One quality that successful law students have is effective time management skills. Time management is important not only because you have to be able to manage your time in order to get everything done in law school but also because it can help to reduce your stress and keep your priorities (both academic and personal) in focus.
Regardless of whether you are a full-time or part-time student, you should approach law school as a job with regular hours. Create a schedule for yourself. The schedule should allow you to see what you need to be doing hour by hour, day by day, week by week, and month by month, throughout the entire semester. Some students choose to keep an electronic planner, accessible on a smartphone, tablet, or computer. Others use hardbound organizer or academic calendar.
Whether you choose an electronic calendar or hard copy organizer, here are some things to keep in mind as you create your schedule:
- Set aside time for everything you need to do during the day: your classes, work schedule, and any other commitments that you have outside of law school. Don’t forget about time traveling to and from school as well, especially if you have a significant commute.
- Block out study time for each of your classes. The general rule of thumb is that you should spend approximately three hours outside of class studying for each hour that you spend in class. For example, if you have Torts on Mondays for one and a half hours, you will then need to schedule at least four and a half hours to read and brief cases for that class. As a new law student, you may find that it takes you even longer at first to get through your assignments, as you are still learning some of the foundational things you need to be successful in each of your classes. This is very different from most students’ experience in undergrad, where assignments could usually be completed in much less time. If you do not schedule enough time to prepare for each of your classes, you will fall behind in your studies, and it will be difficult to catch back up.
- As you schedule time to study, ask yourself: “When is my brain most alert? Do I remember things better first thing in the morning, or am I rejuvenated and ready to tackle difficult reading for several hours in the evening after I go running or go to the gym?” Schedule your most difficult tasks for the times that you are freshest, and you will maximize your use of your time.

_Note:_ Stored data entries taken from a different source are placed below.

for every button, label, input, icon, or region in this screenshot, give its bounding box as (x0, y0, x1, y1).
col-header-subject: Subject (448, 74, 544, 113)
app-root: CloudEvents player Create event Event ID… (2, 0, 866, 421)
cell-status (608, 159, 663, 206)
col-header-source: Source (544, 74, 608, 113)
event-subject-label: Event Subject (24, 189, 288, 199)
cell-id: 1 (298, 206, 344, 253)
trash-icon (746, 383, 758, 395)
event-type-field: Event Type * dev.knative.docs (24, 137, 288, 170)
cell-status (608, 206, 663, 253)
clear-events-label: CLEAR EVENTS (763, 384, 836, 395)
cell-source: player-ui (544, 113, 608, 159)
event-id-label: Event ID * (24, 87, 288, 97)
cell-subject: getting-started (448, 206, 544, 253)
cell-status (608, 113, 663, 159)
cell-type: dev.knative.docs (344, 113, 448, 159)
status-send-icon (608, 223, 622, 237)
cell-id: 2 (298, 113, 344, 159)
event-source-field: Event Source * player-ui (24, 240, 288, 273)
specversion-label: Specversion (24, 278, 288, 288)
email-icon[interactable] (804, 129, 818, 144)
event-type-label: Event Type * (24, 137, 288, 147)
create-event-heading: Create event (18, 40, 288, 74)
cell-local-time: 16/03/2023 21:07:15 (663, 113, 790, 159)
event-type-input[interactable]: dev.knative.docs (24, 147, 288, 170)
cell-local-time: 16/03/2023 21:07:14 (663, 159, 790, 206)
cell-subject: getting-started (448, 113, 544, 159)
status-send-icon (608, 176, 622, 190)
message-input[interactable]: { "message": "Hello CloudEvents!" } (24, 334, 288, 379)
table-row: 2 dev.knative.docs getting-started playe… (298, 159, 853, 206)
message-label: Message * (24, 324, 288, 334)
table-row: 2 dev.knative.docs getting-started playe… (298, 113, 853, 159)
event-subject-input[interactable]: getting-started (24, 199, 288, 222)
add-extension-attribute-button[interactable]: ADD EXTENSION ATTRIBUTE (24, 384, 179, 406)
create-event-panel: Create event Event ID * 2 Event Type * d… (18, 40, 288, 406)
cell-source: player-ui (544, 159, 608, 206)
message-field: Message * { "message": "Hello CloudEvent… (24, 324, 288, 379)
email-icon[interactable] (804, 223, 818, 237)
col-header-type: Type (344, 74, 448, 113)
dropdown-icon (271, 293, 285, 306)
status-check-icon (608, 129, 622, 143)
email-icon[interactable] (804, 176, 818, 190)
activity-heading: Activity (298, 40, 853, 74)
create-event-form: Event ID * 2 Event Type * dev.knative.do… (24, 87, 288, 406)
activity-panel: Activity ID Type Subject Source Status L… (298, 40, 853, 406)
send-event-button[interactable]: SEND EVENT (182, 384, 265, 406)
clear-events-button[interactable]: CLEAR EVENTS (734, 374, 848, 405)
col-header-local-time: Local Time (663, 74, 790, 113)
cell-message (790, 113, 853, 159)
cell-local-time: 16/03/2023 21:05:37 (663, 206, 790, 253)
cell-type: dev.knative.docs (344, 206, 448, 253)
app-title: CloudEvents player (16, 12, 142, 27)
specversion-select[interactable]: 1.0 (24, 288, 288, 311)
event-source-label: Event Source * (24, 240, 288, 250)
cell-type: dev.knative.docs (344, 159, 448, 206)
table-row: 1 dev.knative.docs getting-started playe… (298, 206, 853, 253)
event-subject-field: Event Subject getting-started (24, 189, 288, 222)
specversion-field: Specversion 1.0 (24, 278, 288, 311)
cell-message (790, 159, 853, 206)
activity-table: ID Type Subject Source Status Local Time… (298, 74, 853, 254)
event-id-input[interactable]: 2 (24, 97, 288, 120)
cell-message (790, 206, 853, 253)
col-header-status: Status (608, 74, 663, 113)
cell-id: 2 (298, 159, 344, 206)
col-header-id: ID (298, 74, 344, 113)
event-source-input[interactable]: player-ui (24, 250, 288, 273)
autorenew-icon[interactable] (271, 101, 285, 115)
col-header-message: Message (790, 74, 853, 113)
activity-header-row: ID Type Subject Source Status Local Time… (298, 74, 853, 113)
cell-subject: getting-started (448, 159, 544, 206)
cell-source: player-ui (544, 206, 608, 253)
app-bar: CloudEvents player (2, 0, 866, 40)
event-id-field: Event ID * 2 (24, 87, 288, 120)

- Don’t forget to set aside time in your schedule to take good care of yourself. Set aside time for meals, exercise, and breaks. You will come back to your studies refreshed and much more ready to tackle the difficult cases if you schedule this type of time into your day.
Make sure that you periodically reassess your schedule. You may find that your reading in certain classes goes faster than others, or that there are weeks when you need to schedule in more time to work on a Legal Writing assignment. Tweaking your schedule will maximize its effectiveness.